LISTED ENTRIES section start
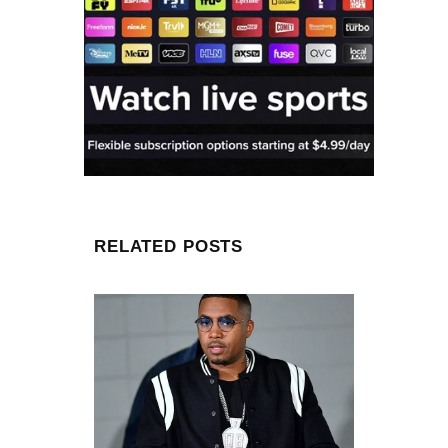
RELATED POSTS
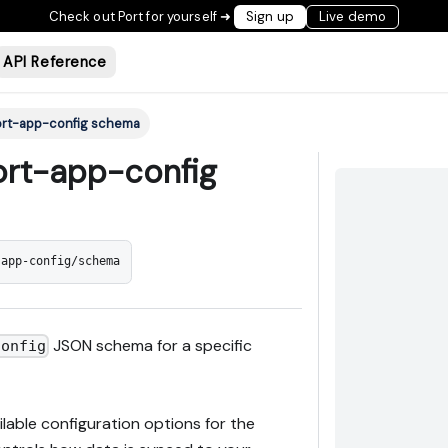
Check out Port for yourself ➜
Sign up
Live demo
API Reference
port-app-config schema
port-app-config
-app-config/schema
JSON schema for a specific
config
able configuration options for the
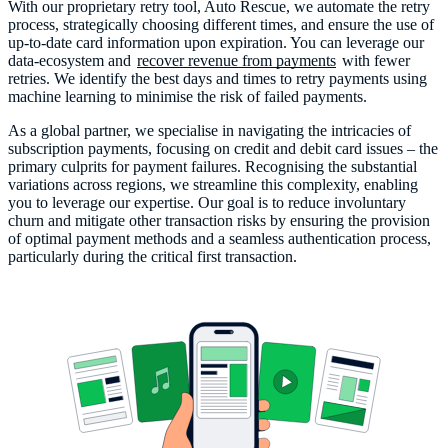
With our proprietary retry tool, Auto Rescue, we automate the retry
process, strategically choosing different times, and ensure the use of
up-to-date card information upon expiration. You can leverage our
data-ecosystem and
recover revenue from payments
with fewer
retries. We identify the best days and times to retry payments using
machine learning to minimise the risk of failed payments.
As a global partner, we specialise in navigating the intricacies of
subscription payments, focusing on credit and debit card issues – the
primary culprits for payment failures. Recognising the substantial
variations across regions, we streamline this complexity, enabling
you to leverage our expertise. Our goal is to reduce involuntary
churn and mitigate other transaction risks by ensuring the provision
of optimal payment methods and a seamless authentication process,
particularly during the critical first transaction.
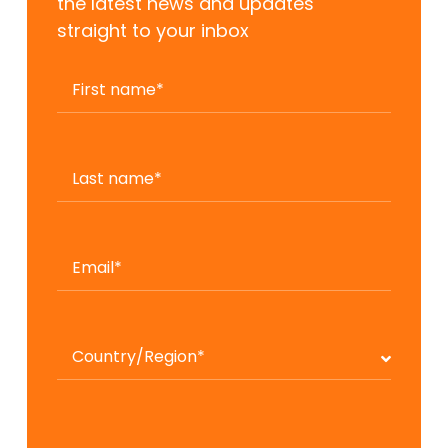
the latest news and updates
straight to your inbox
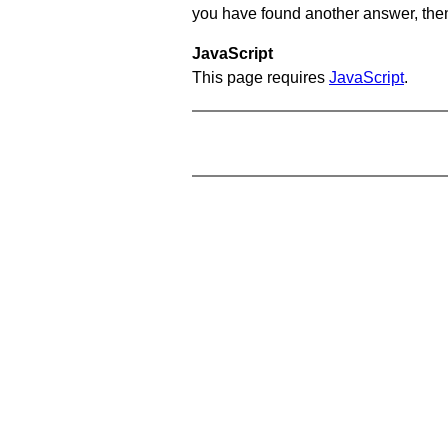
you have found another answer, then c
JavaScript
This page requires
JavaScript
.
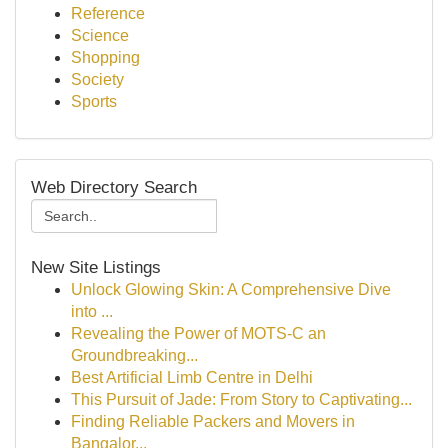
Reference
Science
Shopping
Society
Sports
Web Directory Search
New Site Listings
Unlock Glowing Skin: A Comprehensive Dive
into ...
Revealing the Power of MOTS-C an
Groundbreaking...
Best Artificial Limb Centre in Delhi
This Pursuit of Jade: From Story to Captivating...
Finding Reliable Packers and Movers in
Bangalor...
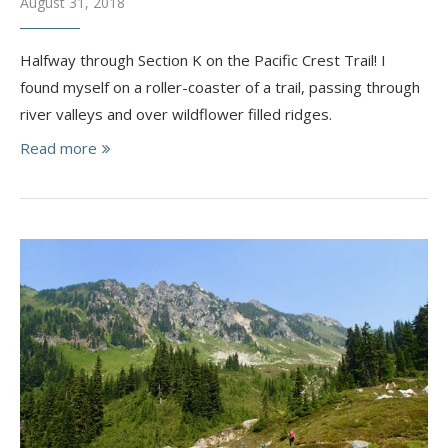
August 31, 2018
Halfway through Section K on the Pacific Crest Trail! I
found myself on a roller-coaster of a trail, passing through
river valleys and over wildflower filled ridges.
Read more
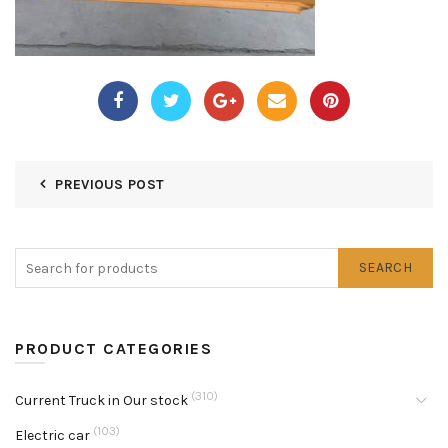
PREVIOUS POST
SEARCH
PRODUCT CATEGORIES
(310)
Current Truck in Our stock
(103)
Electric car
LISTED ENTRIES section end
* WHAT IS NEEDED
Write back the stretch of lines above that begins with the line holding "Best Artificial Limb Centre in Delhi" and ends with the line holding "Halfway through Section", both included, exactly as written. Pictures stay out.

* FINISHED EXERCISE
Best Artificial Limb Centre in Delhi
This Pursuit of Jade: From Story to Captivating...
Finding Reliable Packers and Movers in
Bangalor...
August 31, 2018
Halfway through Section K on the Pacific Crest Trail! I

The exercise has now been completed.